PROBLEM TO WORK ON:
Tally how many lines in the data below include "está", then please reply with only that figure.

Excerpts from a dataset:
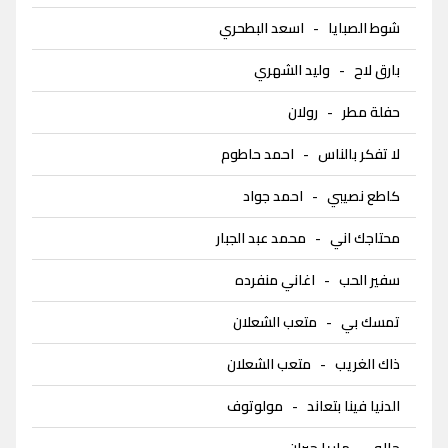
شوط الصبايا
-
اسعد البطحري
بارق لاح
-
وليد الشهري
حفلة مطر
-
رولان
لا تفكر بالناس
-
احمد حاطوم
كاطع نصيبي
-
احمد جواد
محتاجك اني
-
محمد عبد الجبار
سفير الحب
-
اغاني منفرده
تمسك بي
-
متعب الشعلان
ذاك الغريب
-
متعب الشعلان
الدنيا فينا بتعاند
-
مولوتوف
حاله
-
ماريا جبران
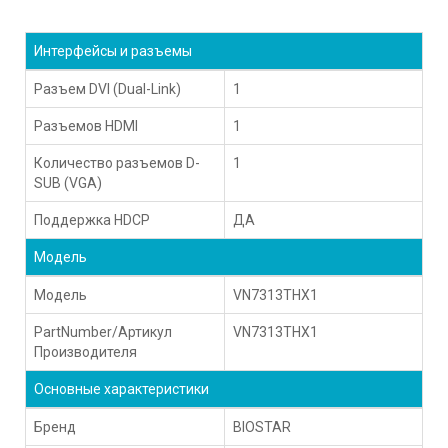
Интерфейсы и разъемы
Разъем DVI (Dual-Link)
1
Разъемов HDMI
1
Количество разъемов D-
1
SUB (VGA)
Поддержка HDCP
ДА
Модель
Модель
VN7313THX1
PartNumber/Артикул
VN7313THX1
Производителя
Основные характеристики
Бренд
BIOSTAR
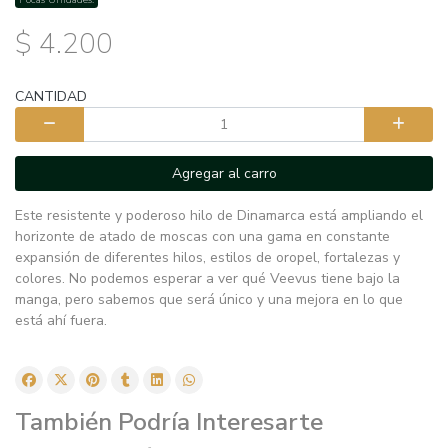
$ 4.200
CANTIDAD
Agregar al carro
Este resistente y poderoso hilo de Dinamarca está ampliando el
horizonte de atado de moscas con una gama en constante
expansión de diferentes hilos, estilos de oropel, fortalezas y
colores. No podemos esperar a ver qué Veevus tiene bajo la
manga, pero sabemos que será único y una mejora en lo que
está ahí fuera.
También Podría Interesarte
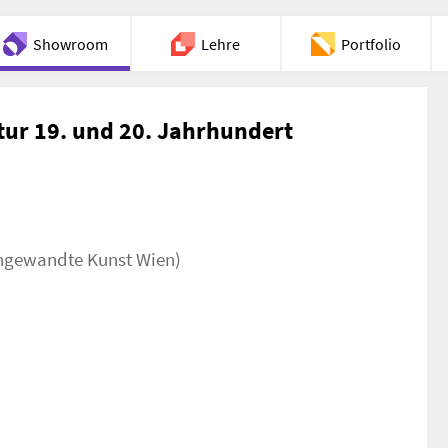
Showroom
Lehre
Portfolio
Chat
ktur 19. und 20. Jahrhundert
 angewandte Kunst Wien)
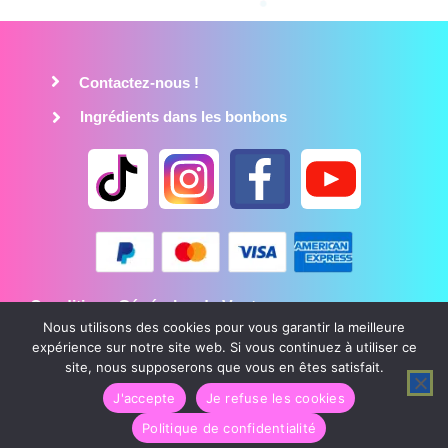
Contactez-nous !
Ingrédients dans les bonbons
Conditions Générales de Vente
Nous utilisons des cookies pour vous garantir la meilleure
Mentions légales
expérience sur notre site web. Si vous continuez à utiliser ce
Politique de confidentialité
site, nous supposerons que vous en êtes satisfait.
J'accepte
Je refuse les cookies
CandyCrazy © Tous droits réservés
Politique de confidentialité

...

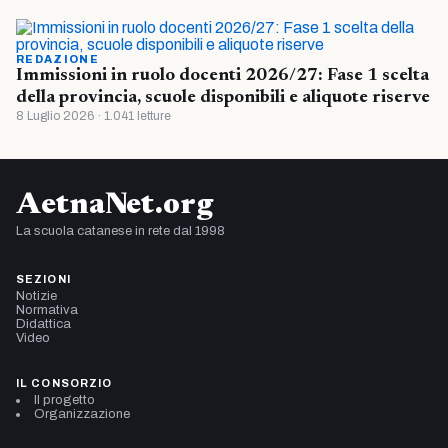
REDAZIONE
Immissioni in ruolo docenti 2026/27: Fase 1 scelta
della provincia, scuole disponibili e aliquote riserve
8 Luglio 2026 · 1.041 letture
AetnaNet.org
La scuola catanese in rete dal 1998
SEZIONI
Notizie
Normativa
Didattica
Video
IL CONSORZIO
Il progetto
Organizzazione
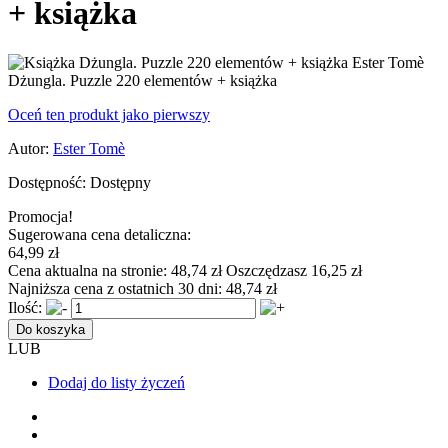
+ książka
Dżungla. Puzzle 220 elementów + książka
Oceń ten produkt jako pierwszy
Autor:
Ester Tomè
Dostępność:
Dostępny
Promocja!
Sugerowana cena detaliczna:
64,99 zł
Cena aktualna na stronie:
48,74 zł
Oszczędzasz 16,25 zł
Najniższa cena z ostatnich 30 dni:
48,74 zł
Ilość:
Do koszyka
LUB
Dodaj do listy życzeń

RESULT OF THIS EXERCISE:
2